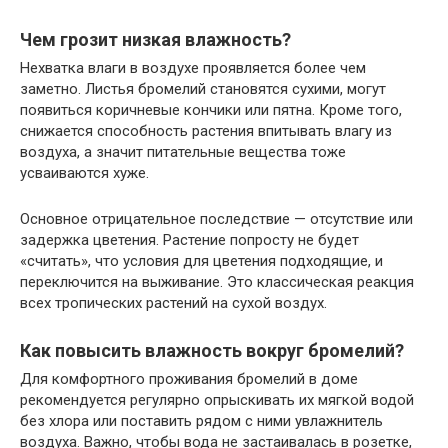
Чем грозит низкая влажность?
Нехватка влаги в воздухе проявляется более чем
заметно. Листья бромелий становятся сухими, могут
появиться коричневые кончики или пятна. Кроме того,
снижается способность растения впитывать влагу из
воздуха, а значит питательные вещества тоже
усваиваются хуже.
Основное отрицательное последствие — отсутствие или
задержка цветения. Растение попросту не будет
«считать», что условия для цветения подходящие, и
переключится на выживание. Это классическая реакция
всех тропических растений на сухой воздух.
Как повысить влажность вокруг бромелий?
Для комфортного проживания бромелий в доме
рекомендуется регулярно опрыскивать их мягкой водой
без хлора или поставить рядом с ними увлажнитель
воздуха. Важно, чтобы вода не застаивалась в розетке,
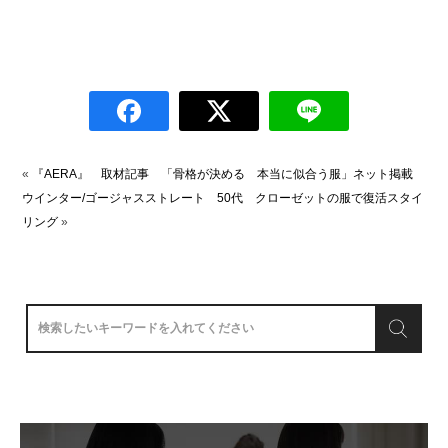
«
『AERA』 取材記事 「骨格が決める 本当に似合う服」ネット掲載
ウインター/ゴージャスストレート 50代 クローゼットの服で復活スタイ
リング
»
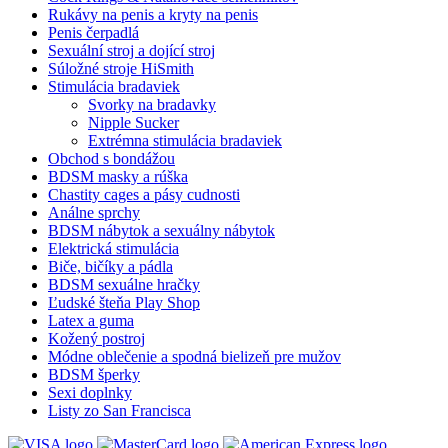
Rukávy na penis a kryty na penis
Penis čerpadlá
Sexuální stroj a dojící stroj
Súložné stroje HiSmith
Stimulácia bradaviek
Svorky na bradavky
Nipple Sucker
Extrémna stimulácia bradaviek
Obchod s bondážou
BDSM masky a rúška
Chastity cages a pásy cudnosti
Análne sprchy
BDSM nábytok a sexuálny nábytok
Elektrická stimulácia
Biče, bičíky a pádla
BDSM sexuálne hračky
Ľudské šteňa Play Shop
Latex a guma
Kožený postroj
Módne oblečenie a spodná bielizeň pre mužov
BDSM šperky
Sexi doplnky
Listy zo San Francisca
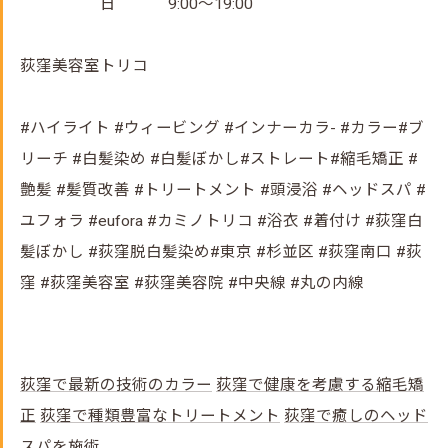
日 9:00～19:00
荻窪美容室トリコ
#ハイライト #ウィービング #インナーカラ- #カラー#ブ
リーチ #白髪染め #白髪ぼかし#ストレート#縮毛矯正 #
艶髪 #髪質改善 #トリートメント #頭浸浴 #ヘッドスパ #
ユフォラ #eufora #カミノトリコ #浴衣 #着付け #荻窪白
髪ぼかし #荻窪脱白髪染め#東京 #杉並区 #荻窪南口 #荻
窪 #荻窪美容室 #荻窪美容院 #中央線 #丸の内線
荻窪で最新の技術のカラー
荻窪で健康を考慮する縮毛矯
正
荻窪で種類豊富なトリートメント
荻窪で癒しのヘッド
スパを施術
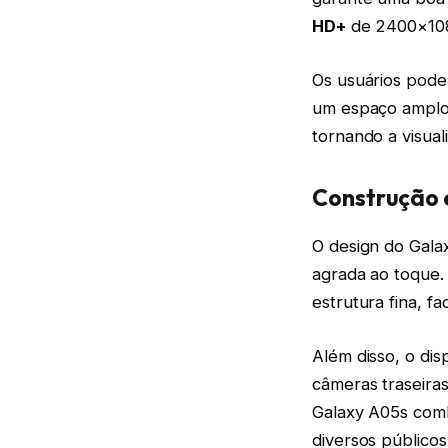
HD+
de 2400×1080
Os usuários poder
um espaço amplo.
tornando a visual
Construção 
O design do Gala
agrada ao toque.
estrutura fina, fa
Além disso, o dis
câmeras traseira
Galaxy A05s comb
diversos públicos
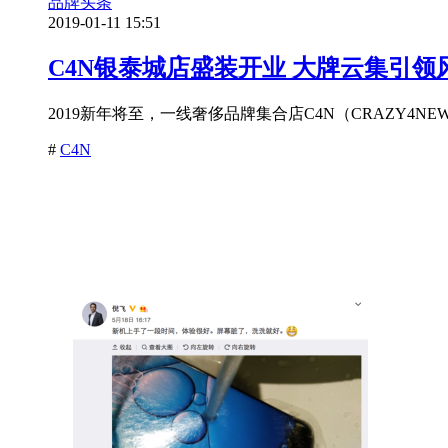
品牌头条
2019-01-11 15:51
C4N银泰城店盛装开业 大牌云集引领
2019新年将至，一线奢侈品牌集合店C4N（CRAZY
#
C4N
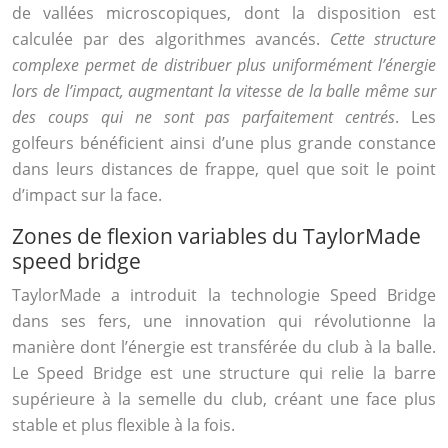
de vallées microscopiques, dont la disposition est
calculée par des algorithmes avancés.
Cette structure
complexe permet de distribuer plus uniformément l’énergie
lors de l’impact, augmentant la vitesse de la balle même sur
des coups qui ne sont pas parfaitement centrés
. Les
golfeurs bénéficient ainsi d’une plus grande constance
dans leurs distances de frappe, quel que soit le point
d’impact sur la face.
Zones de flexion variables du TaylorMade
speed bridge
TaylorMade a introduit la technologie Speed Bridge
dans ses fers, une innovation qui révolutionne la
manière dont l’énergie est transférée du club à la balle.
Le Speed Bridge est une structure qui relie la barre
supérieure à la semelle du club, créant une face plus
stable et plus flexible à la fois.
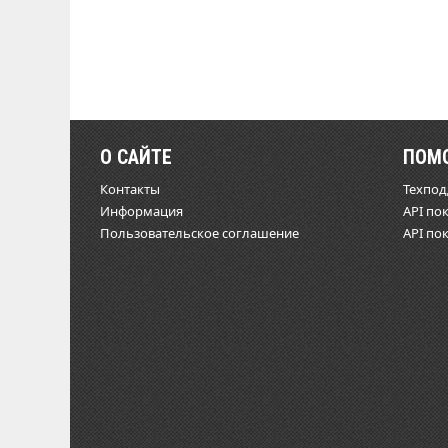
О САЙТЕ
ПОМ
Контакты
Техпо
Информация
API по
Пользовательское соглашение
API по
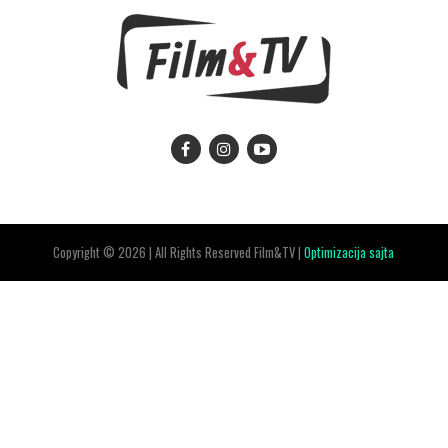
Copyright © 2026 | All Rights Reserved Film&TV |
Optimizacija sajta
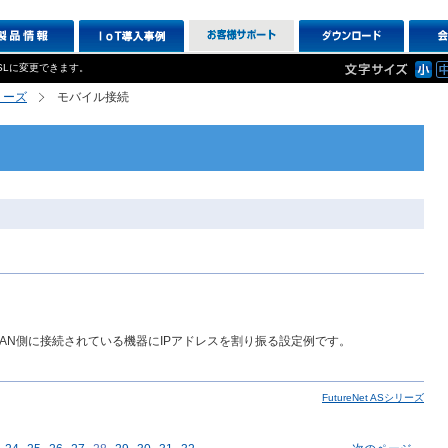
SLに変更できます。
シリーズ
モバイル接続
LAN側に接続されている機器にIPアドレスを割り振る設定例です。
FutureNet ASシリーズ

————————

▶ **TASK TO COMPLETE**
Hand back the exact lines from the start of the entries to the line with "Kožený postroj", both ends kept and pictures left out.

▶ **SOLUTION TO THIS TASK**
Чем грозит низкая влажность?
Нехватка влаги в воздухе проявляется более чем
заметно. Листья бромелий становятся сухими, могут
появиться коричневые кончики или пятна. Кроме того,
снижается способность растения впитывать влагу из
воздуха, а значит питательные вещества тоже
усваиваются хуже.
Основное отрицательное последствие — отсутствие или
задержка цветения. Растение попросту не будет
«считать», что условия для цветения подходящие, и
переключится на выживание. Это классическая реакция
всех тропических растений на сухой воздух.
Как повысить влажность вокруг бромелий?
Для комфортного проживания бромелий в доме
рекомендуется регулярно опрыскивать их мягкой водой
без хлора или поставить рядом с ними увлажнитель
воздуха. Важно, чтобы вода не застаивалась в розетке,
«
『AERA』 取材記事 「骨格が決める 本当に似合う服」ネット掲載
ウインター/ゴージャスストレート 50代 クローゼットの服で復活スタイ
リング
»
Rukávy na penis a kryty na penis
Penis čerpadlá
Sexuální stroj a dojící stroj
Súložné stroje HiSmith
Stimulácia bradaviek
Svorky na bradavky
Nipple Sucker
Extrémna stimulácia bradaviek
Obchod s bondážou
BDSM masky a rúška
Chastity cages a pásy cudnosti
Análne sprchy
BDSM nábytok a sexuálny nábytok
Elektrická stimulácia
Biče, bičíky a pádla
BDSM sexuálne hračky
Ľudské šteňa Play Shop
Latex a guma
Kožený postroj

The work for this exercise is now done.